With renewed vigor, I signed out of school during my planning period on Tuesday and went back to FedEx sure that I would have my visa in no time! I was greeted the same friendly FedEx faces only to be told, “Why didn’t you come this morning, the flight has already left for today.” I didn’t come in the morning because I was working! They told me the next flight was Wednesday morning, but when we started calculating that it would arrive on Friday, I knew that wouldn’t work because the Ghanaian Embassy in Houston is only open Monday through Wednesday from 1-3pm. If sent Wednesday, it would be returned to San Salvador after three days. Finally, we decided that I could fill out all the forms, pay the money.
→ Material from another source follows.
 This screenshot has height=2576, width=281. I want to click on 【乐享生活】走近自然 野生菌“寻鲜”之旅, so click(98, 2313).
My FedEx friend would keep it for me and mail it on the Friday shipment so that it would arrive on Monday. That’s right. I left my passport in a FedEx envelop with the friendly employee trusting that she’d keep it safe for 3 days and send it out on Friday. I made sure to tell her “Please keep it safe, and don’t forget to send it!” as extra insurance! :)
Over the next few days I dutifully tracked its movement from San Salvador to Houston. On Monday, I received a call from the person with whom I’d been in contact about my rush visa telling me that everything arrived and had been processed successfully, but she was worried that the Ghanaian Embassy in Washington DC would have problems with my Salvadoran giro check I’d sent, so she asked if I had any family in the states that could get a cashier’s check from the bank and send it made out to her name and she’d just send a check herself for me and return the giro so I could redeposit it in my bank account. I was overwhelmed by her kindness and trust that I’d actually send her the check for $60! I enthusiastically and gratefully agreed to her suggestion and promised I’d get the check to her as soon as possible.
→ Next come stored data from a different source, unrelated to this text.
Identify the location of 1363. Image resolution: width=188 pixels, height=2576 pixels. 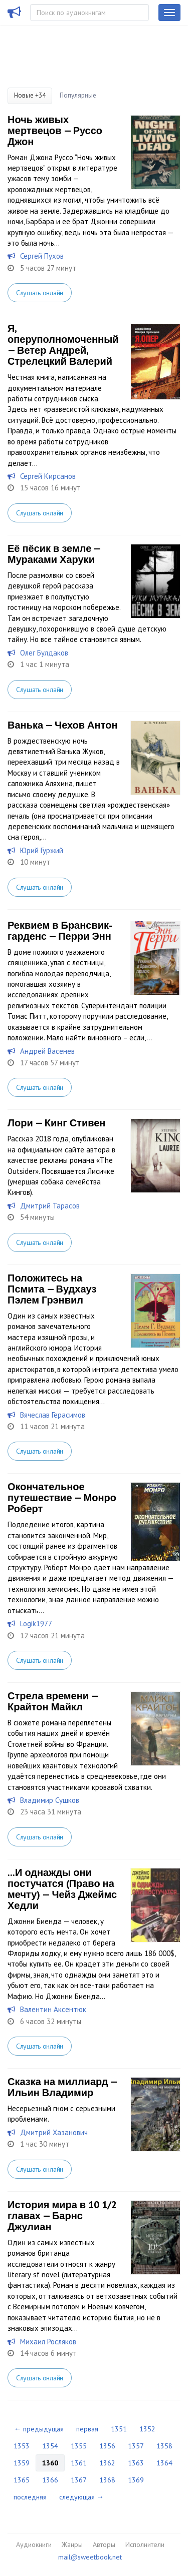 (136, 2462).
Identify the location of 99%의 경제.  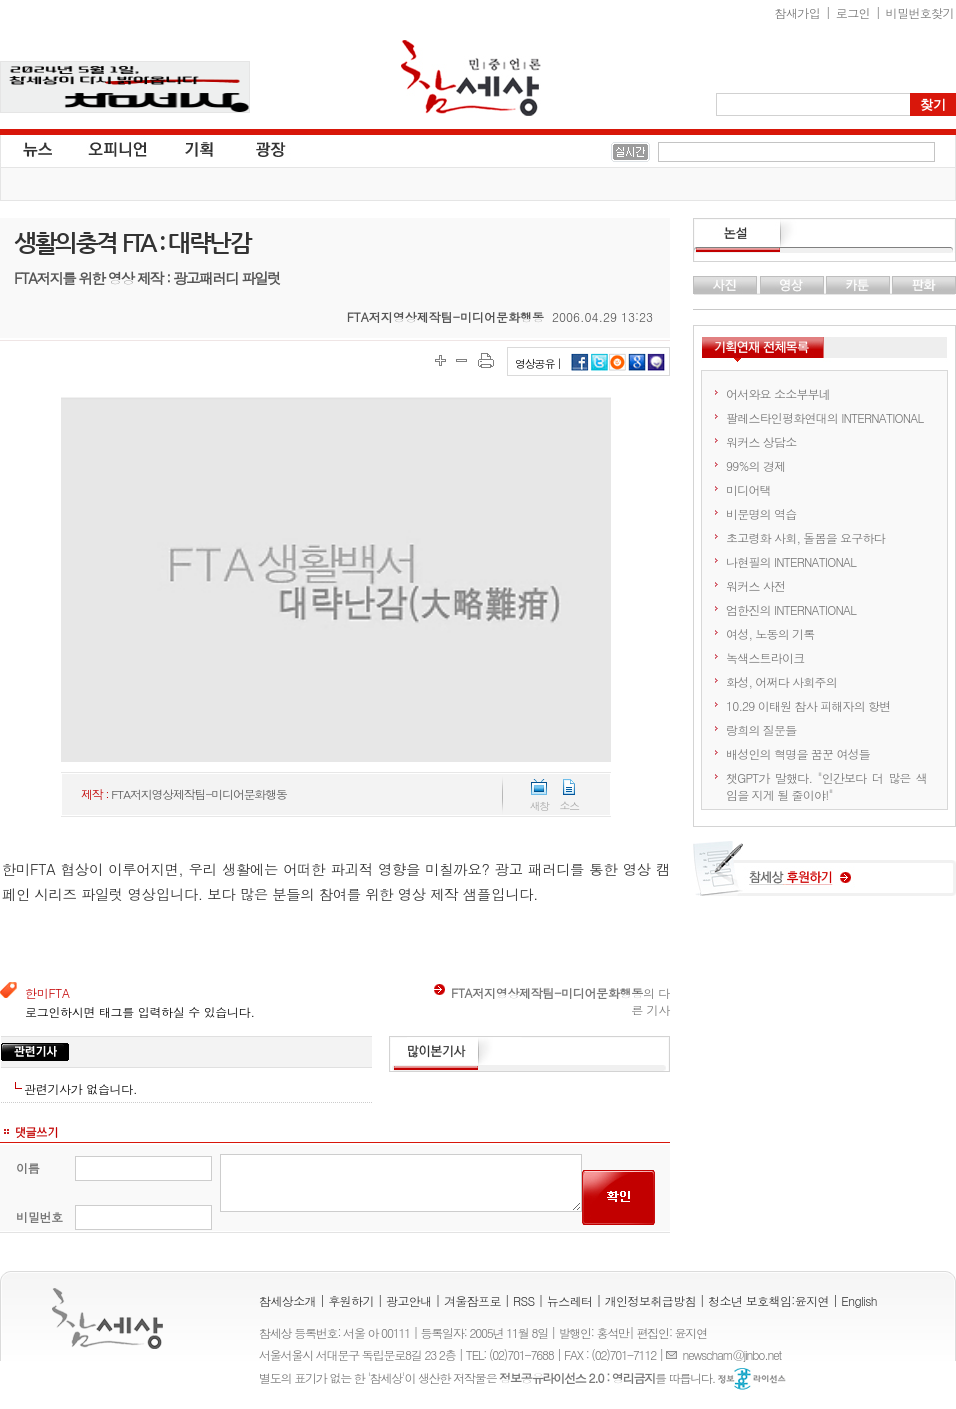 (755, 465).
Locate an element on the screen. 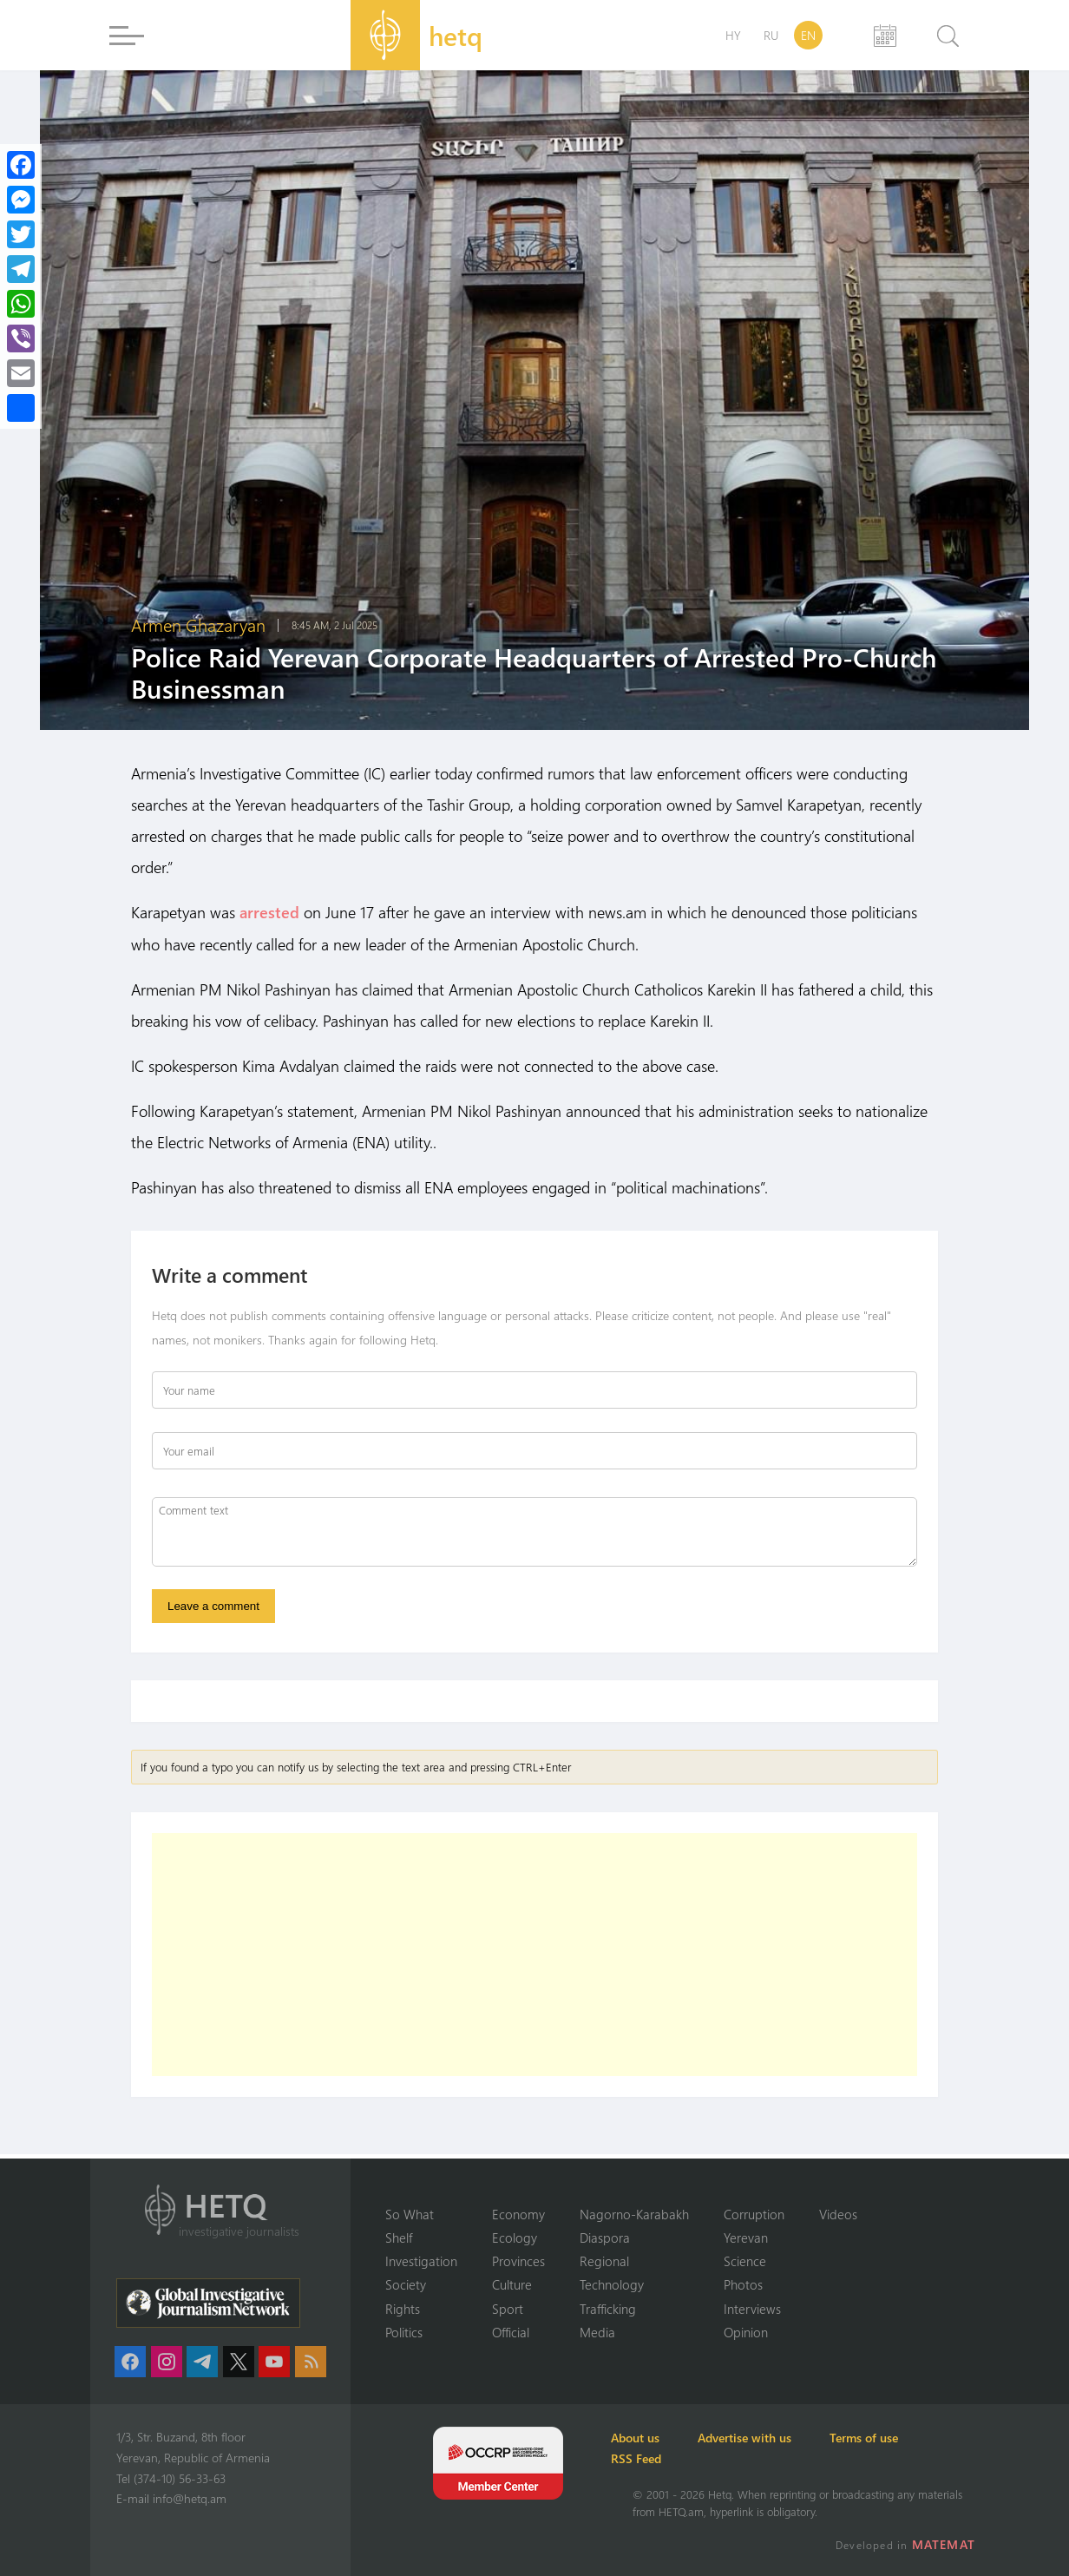 Image resolution: width=1069 pixels, height=2576 pixels. Rights is located at coordinates (402, 2307).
My passport complete with a shiny Ghanaian visa sticker returned to me in El Salvador safe and sound two days later, so I went directly to pick it up, happy to be in the same country as my passport again only to receive a bonus surprise that they had over-charged the return shipment price by $50, and I get a refund! Sweet, except, I had to have the detailed receipt, and it was definitely at home. Two weeks later, I finally had a free Saturday morning during banking business hours to do redeposit my ill-fated giro and obtain my reimbursement. After explaining the giro situation to a customer service representative, under her advisement I wrote a letter explaining the Ghanaian Embassy wouldn’t accept this perfectly good giro, waited in line to speak with a cashier banker, watched her dutifully fill out three more forms and staple my letter of explanation in Spanish to all the forms the $60 was officially redeposited. I was feeling overly confident thinking I was going to accomplish the FedEx and banking task in the same day, but alas I was wrong. The person who needed to issue the reimbursement isn’t in the office on Saturdays, but I should come back during the week. Needless to say, the following Tuesday, I once again signed out of school during my planning period went back to FedEx and was given my hard-fought $50 reimbursement.
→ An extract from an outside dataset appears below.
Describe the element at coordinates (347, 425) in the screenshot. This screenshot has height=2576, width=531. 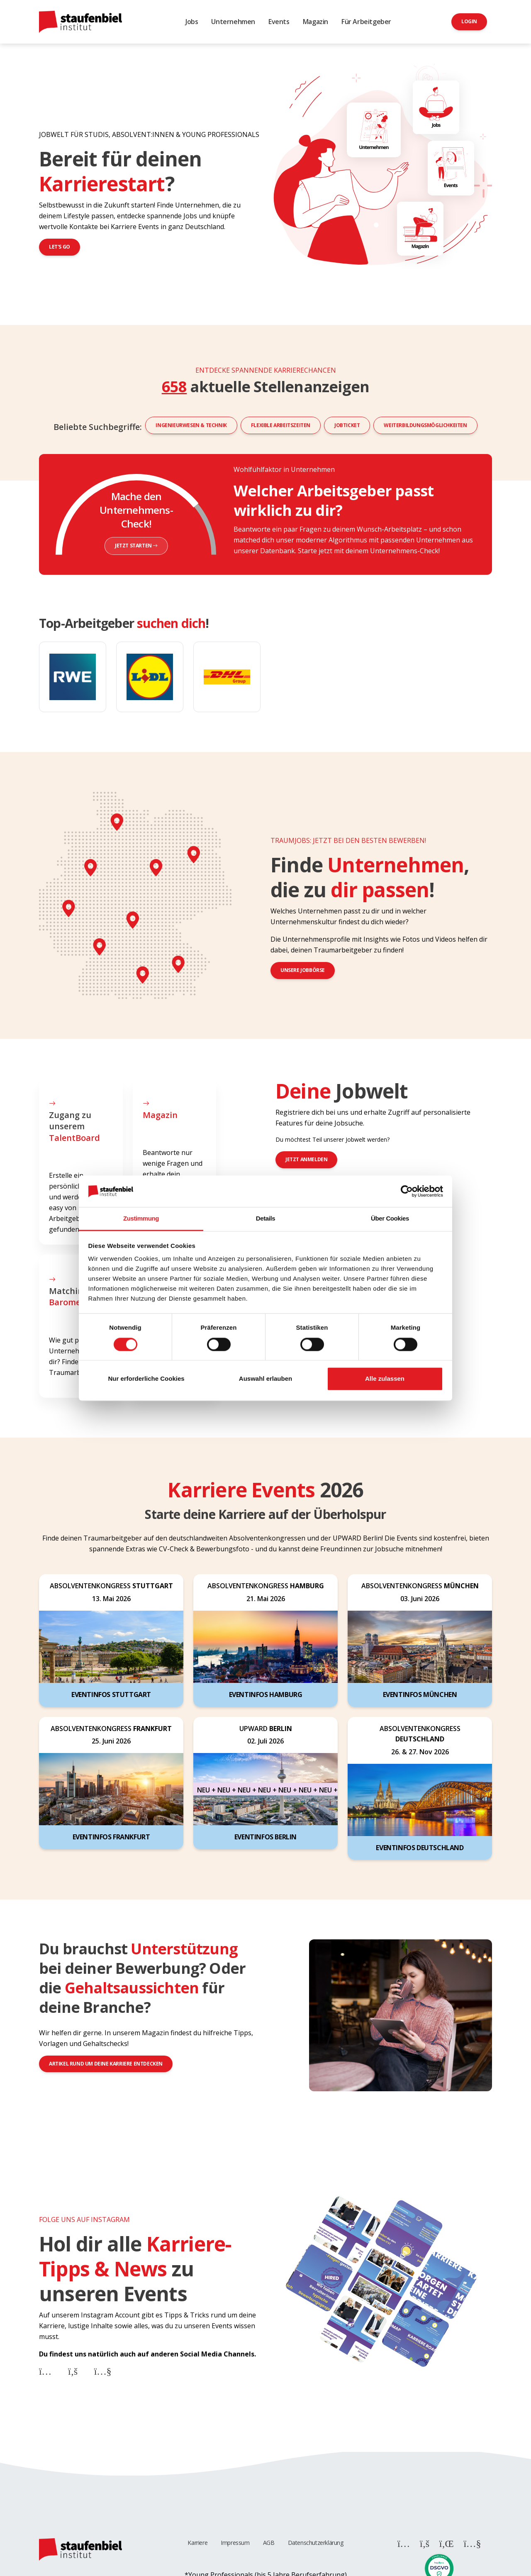 I see `Jobticket` at that location.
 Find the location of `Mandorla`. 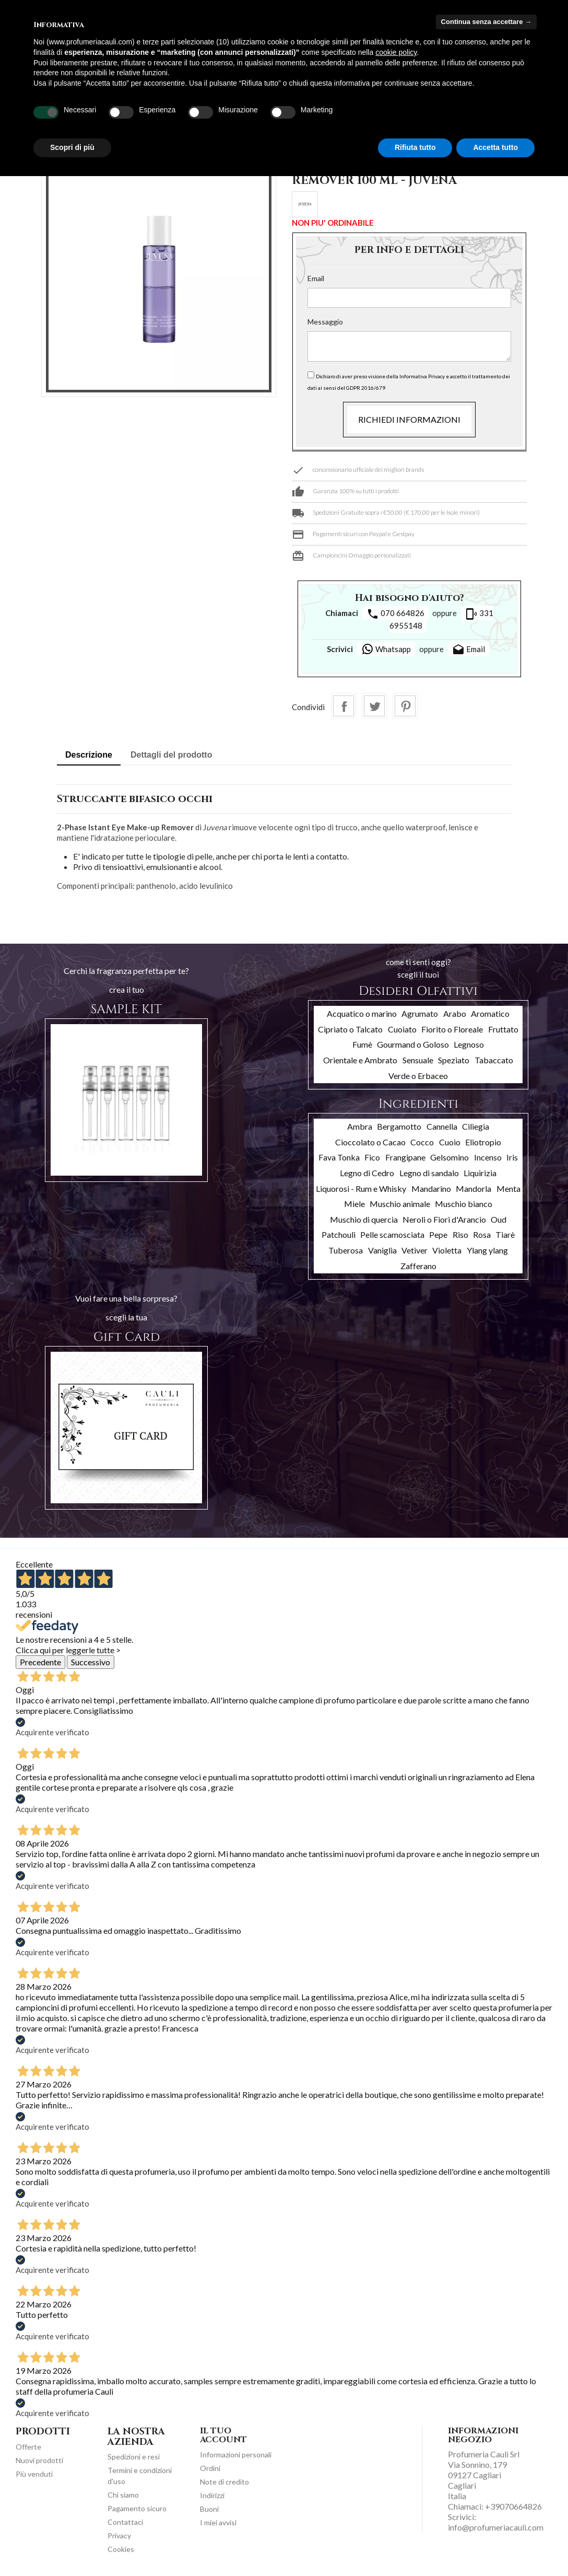 Mandorla is located at coordinates (473, 1188).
Interestingly enough, this was only one part of planning for the Ghana trip. However, this one (long) snapshot is pretty representative of how each part of the process has been. Trying to find malaria prophylaxis here in El Salvador that works in West Africa, trying to buy a plane ticket with an American credit card, Salvadoran IP address, for a Nigerian passport holder, the surprises never cease! Filled with more obstacles than I could ever imagine but interspersed with unexpected and extravagant acts of kindness, goodness and helpfulness by friends and strangers alike, this is more than trip preparation…this is life!